The shooting at the Tree of Life synagogue in Pittsburgh in October of 2018 spurred the Seattle Jewish community to study this question and develop an answer to share with the community at large.

“A challenge we realized we were facing is how anti-Semitism isn’t well understood by members of the non-Jewish community,” says Cassie Garvin, government affairs and community relations associate at the Federation. “We didn’t have a cohesive way to talk about it with non-Jewish folks.”

The Federation partnered with 18 local Jewish organizations and spent six months drafting a statement about anti-Semitism, with the intention of clarifying misinformation and garnering support from civic and elected leaders. That statement was signed by 46 local Jewish organizations and led to the creation of a pledge designed for civic and elected leaders. So far, around 100 leaders have signed the pledge.

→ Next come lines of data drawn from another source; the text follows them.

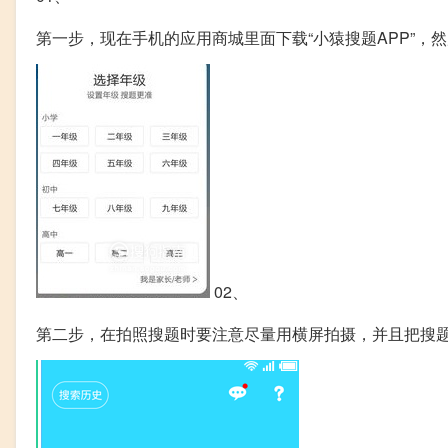
第一步，现在手机的应用商城里面下载“小猿搜题APP”
02、
第二步，在拍照搜题时要注意尽量用横屏拍摄，并且把搜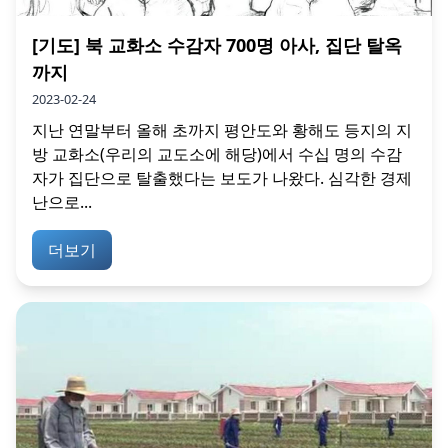
[기도] 북 교화소 수감자 700명 아사, 집단 탈옥
까지
2023-02-24
지난 연말부터 올해 초까지 평안도와 황해도 등지의 지
방 교화소(우리의 교도소에 해당)에서 수십 명의 수감
자가 집단으로 탈출했다는 보도가 나왔다. 심각한 경제
난으로...
더보기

So when a string of shocking attacks pulsed through Orthodox Jewish communities in metro New York in December, Seattle’s Jewish community was armed with a call to action.

“We must overcome the complacency of bystanding with the courage of upstanding,” the letter, signed by dozens of Jewish and non-Jewish leaders, stated. “We ask you to join us and stand up, speak out, and be counted. Raise your voice.” A list of resources to guide allies toward appropriate forms of fellowship — including tips to report anti-Semitism, how to advocate, what to read, and which organizations to turn to — followed the letter.

The Federation’s advocacy work meant that, with local Jewish leaders, “we were able to reach out to so many elected [officials] to sign on to the letter after the attacks in New York,” Garvin says. “[It] has been positive and heartening to see elected leaders speak up and sign on as anti-Semitic attacks have, unfortunately, continued to happen.”

Friedland hopes this leads to another important development: Jews breaking down their own denominational borders. “I think that Jews should realize that they might focus more on differences, but to the general world, Jew is Jew.”

“We need to be able to come into alliance even though we may have some ideological differences on certain issues,” says Weiner. “Compromising in the pursuit of common cause is not a compromise in terms of integrity or principle.”

“It really comes down to building bridges,” Friedland says. “You start one person at a time.”